Speculative fiction draws readers into the story, prompting them to ask themselves the same questions the author and the characters are asking. What would happen if . . . ?  How would this change culture, relationships, perspectives, me?  Could something like this really happen? Has it happened already?

For fun, what is your favorite genre to read? Why?

That’s a tough one because I’ll read anything that’s well-written.  In addition to fantasy, science fiction, and spec-fic, I have been known to pick up a detective novel or dozen, a horror story, a romance, historical fiction, non-fiction, and “Classic literary fiction.”  As a child, books and reading were my windows into worlds that interested me more than the one I lived in.  I guess I’ve never gotten over that entirely, though I now also see them as windows into a world more complex than my child-mind could comprehend.  I read all genres because I’m compelled to stare out into the world through every sliver in the stained-glass window of literature.

incorrigible-finalD smallHow can readers get in touch with you?

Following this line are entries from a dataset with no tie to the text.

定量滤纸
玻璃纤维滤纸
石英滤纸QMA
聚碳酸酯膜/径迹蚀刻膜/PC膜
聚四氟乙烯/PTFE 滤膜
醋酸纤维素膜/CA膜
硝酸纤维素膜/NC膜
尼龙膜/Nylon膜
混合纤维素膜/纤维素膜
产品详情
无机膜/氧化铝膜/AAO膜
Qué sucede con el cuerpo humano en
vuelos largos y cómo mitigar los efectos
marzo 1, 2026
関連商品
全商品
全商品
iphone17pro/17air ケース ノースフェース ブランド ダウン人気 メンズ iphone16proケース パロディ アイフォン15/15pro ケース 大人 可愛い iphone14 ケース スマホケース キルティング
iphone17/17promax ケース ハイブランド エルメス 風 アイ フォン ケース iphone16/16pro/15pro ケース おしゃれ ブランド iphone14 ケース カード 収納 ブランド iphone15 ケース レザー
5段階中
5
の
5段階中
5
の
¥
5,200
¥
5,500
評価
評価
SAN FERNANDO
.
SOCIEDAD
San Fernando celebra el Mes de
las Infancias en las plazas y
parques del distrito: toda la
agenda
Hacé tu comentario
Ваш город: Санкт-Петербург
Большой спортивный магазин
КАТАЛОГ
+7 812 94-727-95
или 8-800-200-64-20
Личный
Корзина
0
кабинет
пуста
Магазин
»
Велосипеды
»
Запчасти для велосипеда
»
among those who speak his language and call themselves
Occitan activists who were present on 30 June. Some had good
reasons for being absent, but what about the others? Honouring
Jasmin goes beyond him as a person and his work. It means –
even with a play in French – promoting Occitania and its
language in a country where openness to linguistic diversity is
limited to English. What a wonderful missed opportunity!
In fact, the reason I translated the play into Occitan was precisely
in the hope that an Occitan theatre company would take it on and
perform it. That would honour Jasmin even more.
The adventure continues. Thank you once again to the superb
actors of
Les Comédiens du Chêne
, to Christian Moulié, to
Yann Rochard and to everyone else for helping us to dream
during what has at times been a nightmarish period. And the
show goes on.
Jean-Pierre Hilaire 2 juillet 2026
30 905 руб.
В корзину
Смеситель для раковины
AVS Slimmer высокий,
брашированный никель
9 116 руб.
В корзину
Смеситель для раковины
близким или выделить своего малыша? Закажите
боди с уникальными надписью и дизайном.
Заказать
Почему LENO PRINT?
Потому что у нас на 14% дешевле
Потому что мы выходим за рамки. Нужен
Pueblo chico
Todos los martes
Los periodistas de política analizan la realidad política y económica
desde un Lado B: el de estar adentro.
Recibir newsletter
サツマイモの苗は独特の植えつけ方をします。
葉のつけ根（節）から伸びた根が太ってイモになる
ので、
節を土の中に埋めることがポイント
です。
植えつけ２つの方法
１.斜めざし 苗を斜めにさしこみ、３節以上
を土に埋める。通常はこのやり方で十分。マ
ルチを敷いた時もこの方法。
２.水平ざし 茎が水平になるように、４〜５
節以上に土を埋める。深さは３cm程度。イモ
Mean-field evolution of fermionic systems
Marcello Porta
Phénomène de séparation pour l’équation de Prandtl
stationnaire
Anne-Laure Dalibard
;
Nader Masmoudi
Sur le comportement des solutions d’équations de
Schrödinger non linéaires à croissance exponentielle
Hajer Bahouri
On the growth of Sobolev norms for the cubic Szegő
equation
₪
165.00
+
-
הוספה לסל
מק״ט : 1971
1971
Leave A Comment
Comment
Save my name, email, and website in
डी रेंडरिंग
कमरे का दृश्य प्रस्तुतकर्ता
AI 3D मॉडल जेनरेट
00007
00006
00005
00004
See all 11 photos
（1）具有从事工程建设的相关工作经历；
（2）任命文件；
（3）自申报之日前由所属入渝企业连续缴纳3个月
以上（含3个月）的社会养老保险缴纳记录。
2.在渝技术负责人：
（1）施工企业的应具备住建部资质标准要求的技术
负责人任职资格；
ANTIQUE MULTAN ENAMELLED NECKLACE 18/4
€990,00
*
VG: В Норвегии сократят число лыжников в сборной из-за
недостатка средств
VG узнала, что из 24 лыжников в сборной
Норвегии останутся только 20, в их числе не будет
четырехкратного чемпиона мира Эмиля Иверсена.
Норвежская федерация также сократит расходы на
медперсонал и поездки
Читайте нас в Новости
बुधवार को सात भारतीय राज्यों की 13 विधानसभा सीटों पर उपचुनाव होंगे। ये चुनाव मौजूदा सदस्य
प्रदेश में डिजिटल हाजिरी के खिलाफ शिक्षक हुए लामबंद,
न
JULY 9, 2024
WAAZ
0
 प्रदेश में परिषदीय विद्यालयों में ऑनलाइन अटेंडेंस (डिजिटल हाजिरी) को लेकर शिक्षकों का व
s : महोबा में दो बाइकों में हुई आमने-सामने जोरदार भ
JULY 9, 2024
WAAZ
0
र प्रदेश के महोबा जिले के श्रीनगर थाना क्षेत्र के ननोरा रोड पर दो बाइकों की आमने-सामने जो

I love to connect with readers and other writers and just about anyone interested in writing, publishing, or Speculative Fiction.  I adore hooking up with people who love gardening, architecture, and animals, especially big dogs!  News about my work is always posted on the sites listed below:

World Enough and Time is my Website and blog, which includes book reviews of works by other authors, articles on various topics I’m interested in or that readers and friends have asked me to discuss, links to my interviews, and coming in the very near future, author interviews and posts by some of my writer friends!

I also hang out on FacebookTwitter, and Google+.

For occasional e-mails with news about releases, sales, and giveaways, I have a mailing list that people can subscribe to (and unsubscribe from at any time).

Thanks, Morgen, for spending some time here! I definitely want to throw some of these topics open to blog-readers; what do you guys think about genres that are every genre and no genre at all? Are genre labels limiting? What shelves do you shop in the store?

3 thoughts on “Why Write: Speculative Fiction with Morgen Rich

  1. Omgosh! Irish and Cherokee?! *tackle hugs!*

    Was that weird! Ahem. Sorry.

    Great interview though, lots of wonderful information here. Thanks for sharing! Also, beautiful cover!

  2. Pingback: The Rambling of Yet Another American Idiot | Greetings from a World Class Nerd

  3. Yes, it definitely is beautiful. Wonderful interview!

    I love genre-bending stories most of all, and I try to make everything I write like that. Dark urban fantasy, science fantasy, steampunk, you name it. Well, I actually haven’t tried to write steampunk yet, but I enjoyed reading the one novel I’ve read so far. And don’t get me started on anti-heroes! I want it all. *Shifting Worlds* sounds like it’s just the thing to slake my insatiable appetite, too.

    Thank you both for sharing this.